What lines in the records include the string "user"? Return each one.

┏━━

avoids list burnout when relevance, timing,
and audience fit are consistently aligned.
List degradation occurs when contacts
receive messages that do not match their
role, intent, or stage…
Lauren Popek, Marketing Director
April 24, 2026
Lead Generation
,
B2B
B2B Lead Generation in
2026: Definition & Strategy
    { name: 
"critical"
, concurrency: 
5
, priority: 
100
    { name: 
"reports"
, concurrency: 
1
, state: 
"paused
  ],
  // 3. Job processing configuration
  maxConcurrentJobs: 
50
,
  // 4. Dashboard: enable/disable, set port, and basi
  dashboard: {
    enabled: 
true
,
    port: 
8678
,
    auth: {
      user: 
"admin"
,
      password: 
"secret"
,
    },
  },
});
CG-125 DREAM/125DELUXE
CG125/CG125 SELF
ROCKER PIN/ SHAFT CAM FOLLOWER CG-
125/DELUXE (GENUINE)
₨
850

┗━━
┏━━

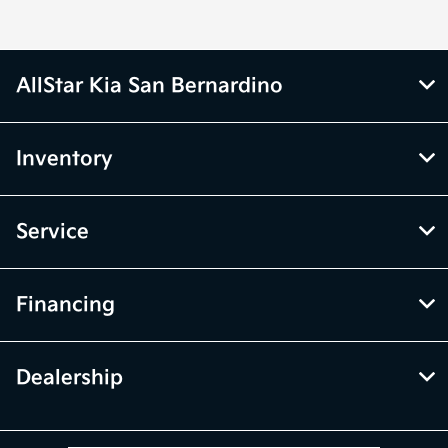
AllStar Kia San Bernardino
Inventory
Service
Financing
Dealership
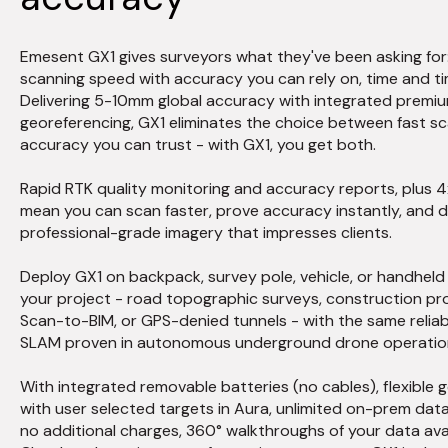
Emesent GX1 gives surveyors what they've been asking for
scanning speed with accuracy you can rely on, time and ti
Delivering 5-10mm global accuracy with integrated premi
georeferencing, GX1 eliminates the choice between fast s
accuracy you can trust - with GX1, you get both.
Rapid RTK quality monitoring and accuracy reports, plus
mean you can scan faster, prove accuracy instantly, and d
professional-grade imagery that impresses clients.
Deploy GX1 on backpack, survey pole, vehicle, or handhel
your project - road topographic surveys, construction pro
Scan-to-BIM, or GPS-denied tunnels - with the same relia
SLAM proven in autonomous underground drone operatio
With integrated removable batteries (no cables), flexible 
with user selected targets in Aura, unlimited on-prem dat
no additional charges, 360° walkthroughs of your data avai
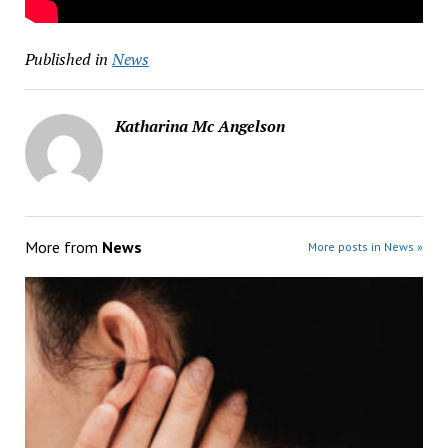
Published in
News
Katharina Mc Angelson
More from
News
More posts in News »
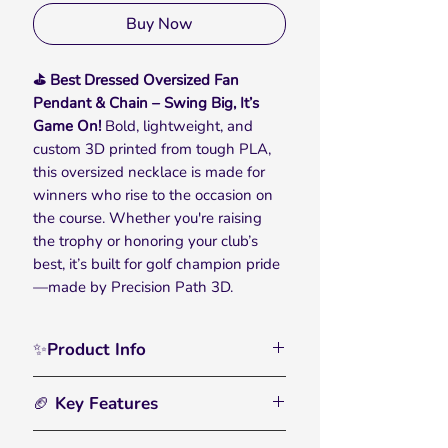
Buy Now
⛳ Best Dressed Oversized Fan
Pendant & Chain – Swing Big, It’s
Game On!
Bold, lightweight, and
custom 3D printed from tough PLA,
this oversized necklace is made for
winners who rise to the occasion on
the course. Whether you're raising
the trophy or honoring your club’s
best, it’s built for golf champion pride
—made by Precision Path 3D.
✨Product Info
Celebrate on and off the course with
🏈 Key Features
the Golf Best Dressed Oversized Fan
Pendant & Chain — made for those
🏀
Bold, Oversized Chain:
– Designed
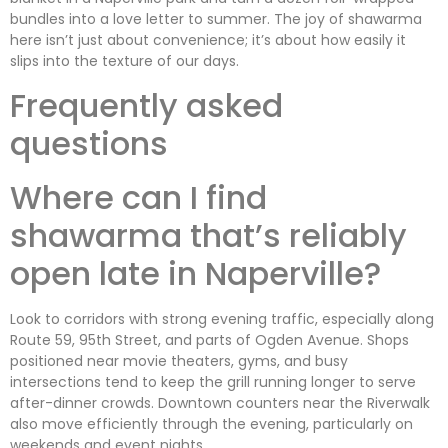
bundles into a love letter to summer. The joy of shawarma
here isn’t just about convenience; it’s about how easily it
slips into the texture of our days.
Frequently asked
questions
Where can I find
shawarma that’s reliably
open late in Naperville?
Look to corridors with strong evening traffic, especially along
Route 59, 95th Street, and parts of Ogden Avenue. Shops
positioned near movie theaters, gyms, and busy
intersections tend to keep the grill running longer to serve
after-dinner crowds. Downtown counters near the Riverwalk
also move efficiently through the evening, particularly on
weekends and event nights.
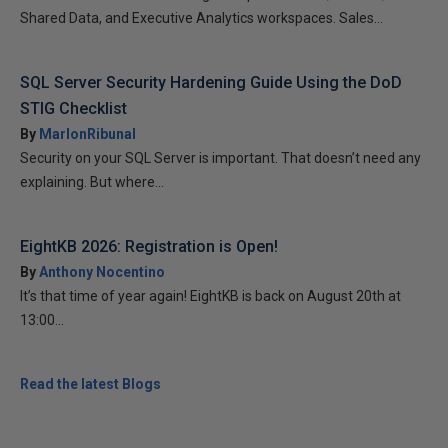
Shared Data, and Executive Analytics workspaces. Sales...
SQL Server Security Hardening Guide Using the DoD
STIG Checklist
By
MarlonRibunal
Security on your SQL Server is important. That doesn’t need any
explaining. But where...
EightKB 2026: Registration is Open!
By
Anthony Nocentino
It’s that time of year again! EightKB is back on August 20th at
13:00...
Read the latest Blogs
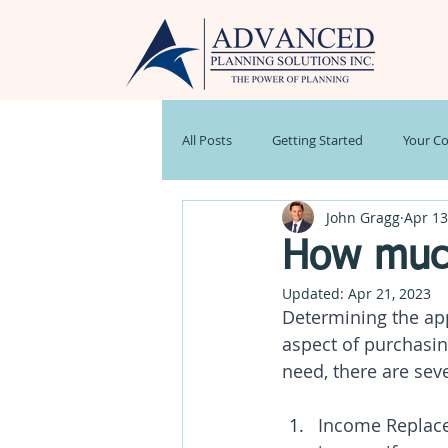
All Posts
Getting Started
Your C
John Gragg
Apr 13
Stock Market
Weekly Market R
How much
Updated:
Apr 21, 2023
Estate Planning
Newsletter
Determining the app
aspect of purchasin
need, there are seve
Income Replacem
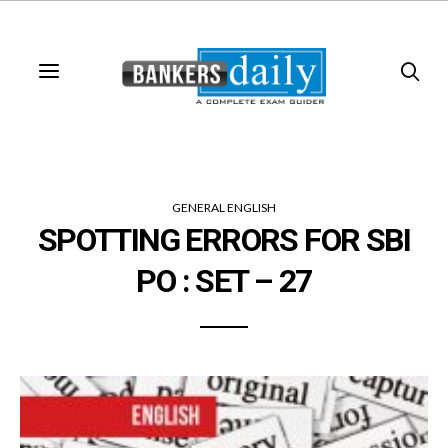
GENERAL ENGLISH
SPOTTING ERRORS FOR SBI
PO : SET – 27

┗━━

● **OUTPUT BELOW**
      user: 
with user selected targets in Aura, unlimited on-prem dat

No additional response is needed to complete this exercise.